*PROBLEM STATEMENT*. In this exercise, print only the lines of the records below from the one with "Кликните здесь, чтобы добавить текст" through the one with "工业复杂污水稳定监测COD传感器 IP68全密封工业防护全面解析", inclusive. Pictures are not part of the copy.

(Collected data)
===

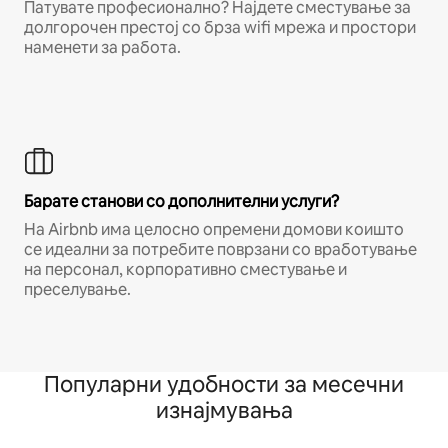
Патувате професионално? Најдете сместување за
долгорочен престој со брза wifi мрежа и простори
наменети за работа.
Барате станови со дополнителни услуги?
На Airbnb има целосно опремени домови коишто
се идеални за потребите поврзани со вработување
на персонал, корпоративно сместување и
преселување.
Популарни удобности за месечни
изнајмувања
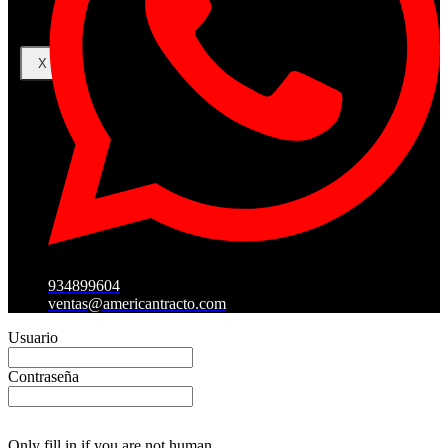
X
934899604
ventas@americantracto.com
Usuario
Contraseña
Only fill in if you are not human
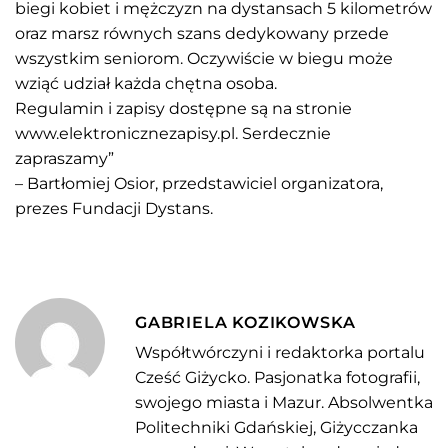
biegi kobiet i mężczyzn na dystansach 5 kilometrów
oraz marsz równych szans dedykowany przede
wszystkim seniorom. Oczywiście w biegu może
wziąć udział każda chętna osoba.
Regulamin i zapisy dostępne są na stronie
www.elektronicznezapisy.pl.
Serdecznie
zapraszamy”
– Bartłomiej Osior, przedstawiciel organizatora,
prezes Fundacji Dystans.
GABRIELA KOZIKOWSKA
Współtwórczyni i redaktorka portalu
Cześć Giżycko. Pasjonatka fotografii,
swojego miasta i Mazur. Absolwentka
Politechniki Gdańskiej, Giżycczanka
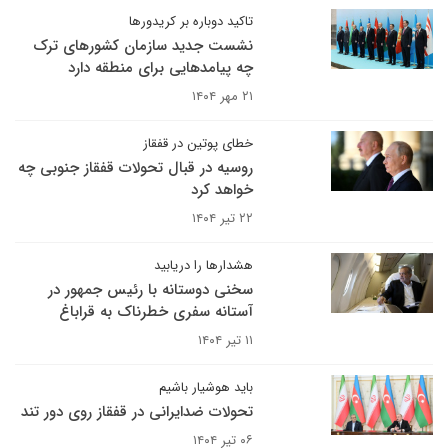
تاکید دوباره بر کریدورها
نشست جدید سازمان کشورهای ترک
چه پیامدهایی برای منطقه دارد
۲۱ مهر ۱۴۰۴
خطای پوتین در قفقاز
روسیه در قبال تحولات قفقاز جنوبی چه
خواهد کرد
۲۲ تیر ۱۴۰۴
هشدارها را دریابید
سخنی دوستانه با رئیس جمهور در
آستانه سفری خطرناک به قراباغ
۱۱ تیر ۱۴۰۴
باید هوشیار باشیم
تحولات ضدایرانی در قفقاز روی دور تند
۰۶ تیر ۱۴۰۴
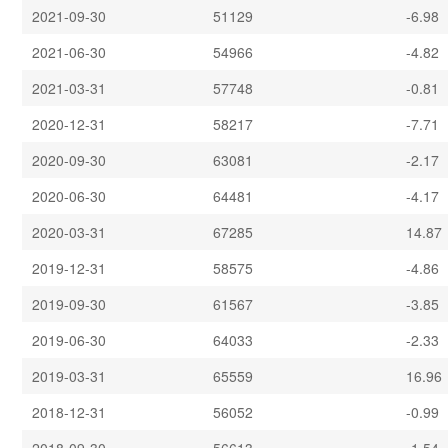
2021-09-30
51129
-6.98
2021-06-30
54966
-4.82
2021-03-31
57748
-0.81
2020-12-31
58217
-7.71
2020-09-30
63081
-2.17
2020-06-30
64481
-4.17
2020-03-31
67285
14.87
2019-12-31
58575
-4.86
2019-09-30
61567
-3.85
2019-06-30
64033
-2.33
2019-03-31
65559
16.96
2018-12-31
56052
-0.99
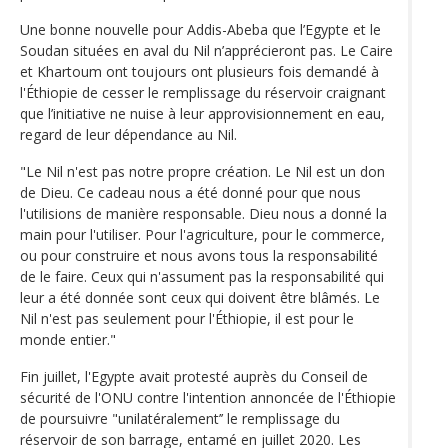
Une bonne nouvelle pour Addis-Abeba que l’Egypte et le
Soudan situées en aval du Nil n’apprécieront pas. Le Caire
et Khartoum ont toujours ont plusieurs fois demandé à
l'Éthiopie de cesser le remplissage du réservoir craignant
que l’initiative ne nuise à leur approvisionnement en eau,
regard de leur dépendance au Nil.
"Le Nil n'est pas notre propre création. Le Nil est un don
de Dieu. Ce cadeau nous a été donné pour que nous
l'utilisions de manière responsable. Dieu nous a donné la
main pour l'utiliser. Pour l'agriculture, pour le commerce,
ou pour construire et nous avons tous la responsabilité
de le faire. Ceux qui n'assument pas la responsabilité qui
leur a été donnée sont ceux qui doivent être blâmés. Le
Nil n'est pas seulement pour l'Éthiopie, il est pour le
monde entier."
Fin juillet, l'Egypte avait protesté auprès du Conseil de
sécurité de l'ONU contre l'intention annoncée de l'Éthiopie
de poursuivre "unilatéralement’’ le remplissage du
réservoir de son barrage, entamé en juillet 2020. Les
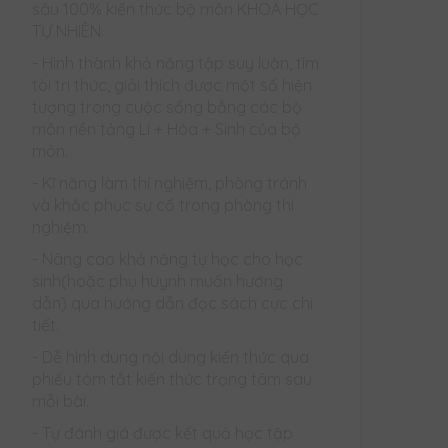
sâu 100% kiến thức bộ môn KHOA HỌC
TỰ NHIÊN.
- Hình thành khả năng tập suy luận, tìm
tòi tri thức, giải thích được một số hiện
tượng trong cuộc sống bằng các bộ
môn nền tảng Lí + Hóa + Sinh của bộ
môn.
- Kĩ năng làm thí nghiệm, phòng tránh
và khắc phục sự cố trong phòng thí
nghiệm.
- Nâng cao khả năng tự học cho học
sinh(hoặc phụ huynh muốn hướng
dẫn) qua hướng dẫn đọc sách cực chi
tiết.
- Dễ hình dung nội dung kiến thức qua
phiếu tóm tắt kiến thức trọng tâm sau
mỗi bài.
- Tự đánh giá được kết quả học tập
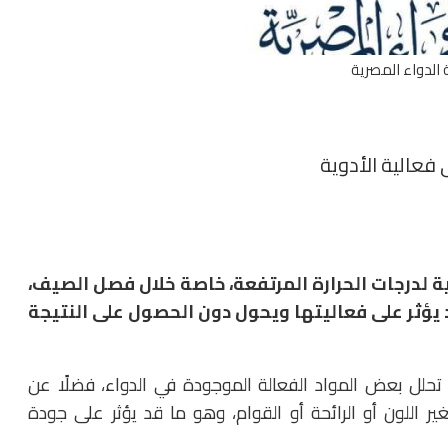
 الدواء المصرية
ى فعالية الأدوية
ية لدرجات الحرارة المرتفعة، خاصة خلال فصل الصيف،
يؤثر على فعاليتها ويحول دون الحصول على النتيجة
 تحلل بعض المواد الفعالة الموجودة في الدواء، فضلًا عن
 اللون أو الرائحة أو القوام، وهو ما قد يؤثر على جودة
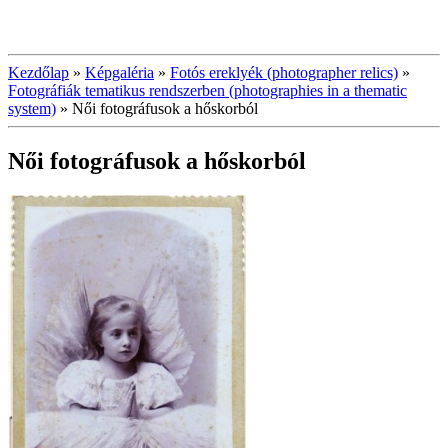
Kezdőlap
»
Képgaléria
»
Fotós ereklyék (photographer relics)
»
Fotográfiák tematikus rendszerben (photographies in a thematic
system)
»
Női fotográfusok a hőskorból
Női fotográfusok a hőskorból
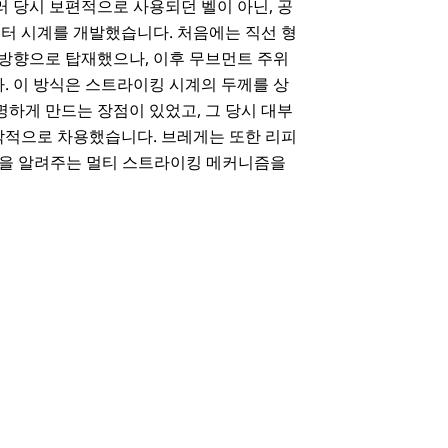
러 당시 보편적으로 사용되던 벨이 아닌, 공
터 시계를 개발했습니다. 처음에는 직선 형
 방향으로 탑재했으나, 이후 무브먼트 주위
. 이 방식은 스트라이킹 시계의 두께를 상
하게 만드는 장점이 있었고, 그 당시 대부
각적으로 차용했습니다. 브레게는 또한 리피
 시간을 알려주는 멀티 스트라이킹 메커니즘을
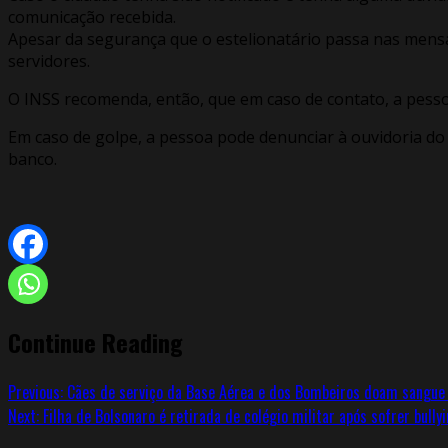
comunicação recebida.
Apesar da segurança que o estelionatário passa nas mensag
servidores.
O INSS recomenda, então, que em caso de contato, a pesso
Em caso de golpe, a pessoa pode denunciar à ouvidoria do i
banco.
Continue Reading
Previous:
Cães de serviço da Base Aérea e dos Bombeiros doam sangue na
Next:
Filha de Bolsonaro é retirada de colégio militar após sofrer bullyin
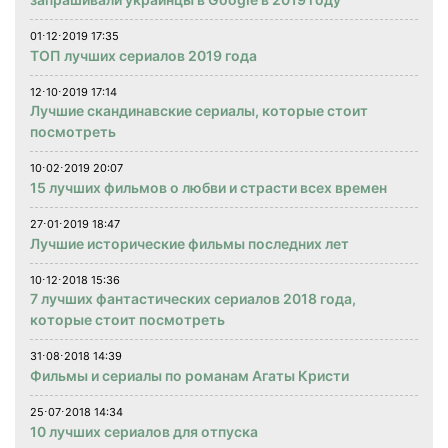
01⋅12⋅2019 17:35
ТОП лучших сериалов 2019 года
12⋅10⋅2019 17:14
Лучшие скандинавские сериалы, которые стоит
посмотреть
10⋅02⋅2019 20:07
15 лучших фильмов о любви и страсти всех времен
27⋅01⋅2019 18:47
Лучшие исторические фильмы последних лет
10⋅12⋅2018 15:36
7 лучших фантастических сериалов 2018 года,
которые стоит посмотреть
31⋅08⋅2018 14:39
Фильмы и сериалы по романам Агаты Кристи
25⋅07⋅2018 14:34
10 лучших сериалов для отпуска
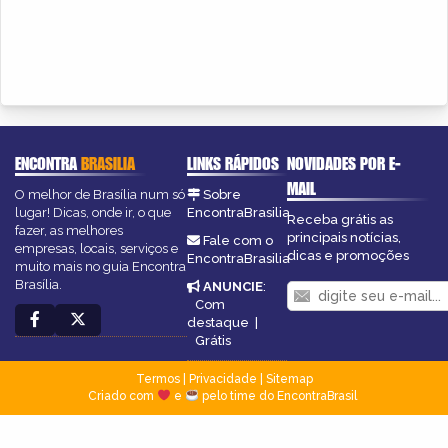
ENCONTRA
BRASILIA
LINKS RÁPIDOS
NOVIDADES POR E-
MAIL
O melhor de Brasília num só
Sobre
lugar! Dicas, onde ir, o que
EncontraBrasilia
Receba grátis as
fazer, as melhores
principais notícias,
Fale com o
empresas, locais, serviços e
dicas e promoções
EncontraBrasilia
muito mais no guia Encontra
Brasília.
ANUNCIE
:
Com
destaque
|
Grátis
Termos
|
Privacidade
|
Sitemap
Criado com
e
pelo time do EncontraBrasil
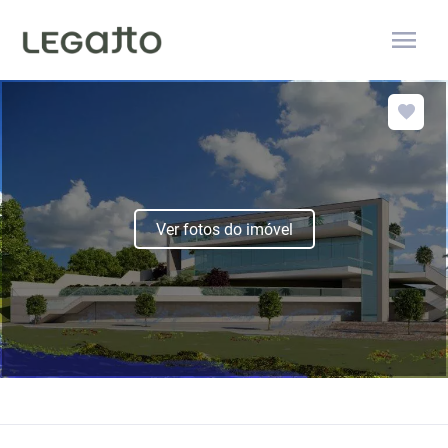
menu
Ver fotos do imóvel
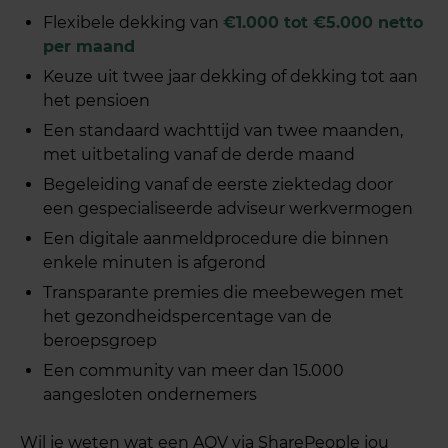
Flexibele dekking van
€1.000 tot €5.000 netto
per maand
Keuze uit twee jaar dekking of dekking tot aan
het pensioen
Een standaard wachttijd van twee maanden,
met uitbetaling vanaf de derde maand
Begeleiding vanaf de eerste ziektedag door
een gespecialiseerde adviseur werkvermogen
Een digitale aanmeldprocedure die binnen
enkele minuten is afgerond
Transparante premies die meebewegen met
het gezondheidspercentage van de
beroepsgroep
Een community van meer dan 15.000
aangesloten ondernemers
Wil je weten wat een AOV via SharePeople jou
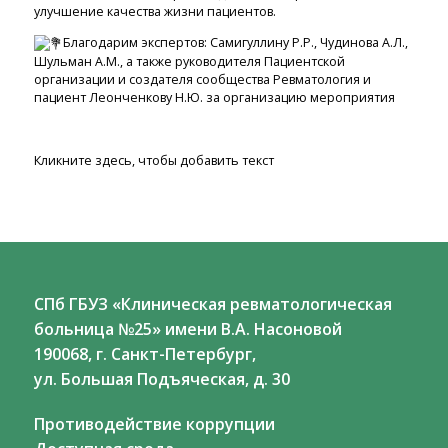
улучшение качества жизни пациентов.
Благодарим экспертов: Самигуллину Р.Р., Чудинова А.Л.,
Шульман А.М., а также руководителя Пациентской
организации и создателя сообщества Ревматология и
пациент Леонченкову Н.Ю. за организацию мероприятия
Кликните здесь, чтобы добавить текст
СПб ГБУЗ «Клиническая ревматологическая
больница №25» имени В.А. Насоновой
190068, г. Санкт-Петербург,
ул. Большая Подъяческая, д. 30
Противодействие коррупции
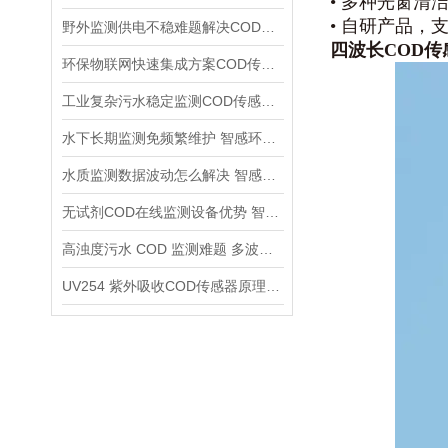
• 多种光窗
• 自研产品
野外监测供电不稳难题解决COD传感器DC9~24V宽电压适配方案介绍
四波长COD传
环保物联网快速集成方案COD传感器RS485 MODBUS通用通讯优势详解
工业复杂污水稳定监测COD传感器 IP68全密封工业防护全面解析
水下长期监测免频繁维护 智感环境COD传感器自动清洁系统详解
水质监测数据波动怎么解决 智感环境COD传感器多重算法稳数据
无试剂COD在线监测设备优势 智感传感器削减长期运维成本
高浊度污水 COD 监测难题 多波长修正COD传感器应用优势
UV254 紫外吸收COD传感器原理 智感多波长在线监测设备应用优势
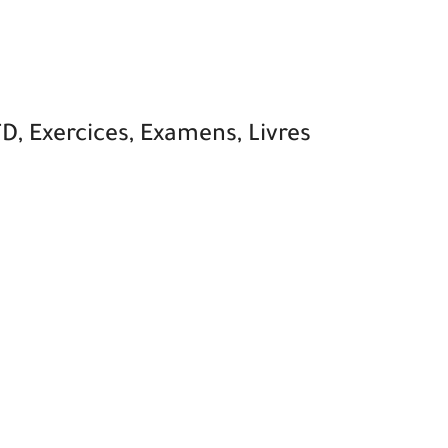
TD, Exercices, Examens, Livres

===

*THE ANSWER*.
Кликните здесь, чтобы добавить текст
СПб ГБУЗ «Клиническая ревматологическая
больница №25» имени В.А. Насоновой
190068, г. Санкт-Петербург,
ул. Большая Подъяческая, д. 30
Противодействие коррупции
• 多种光窗
• 自研产品
野外监测供电不稳难题解决COD传感器DC9~24V宽电压适配方案介绍
四波长COD传
环保物联网快速集成方案COD传感器RS485 MODBUS通用通讯优势详解
工业复杂污水稳定监测COD传感器 IP68全密封工业防护全面解析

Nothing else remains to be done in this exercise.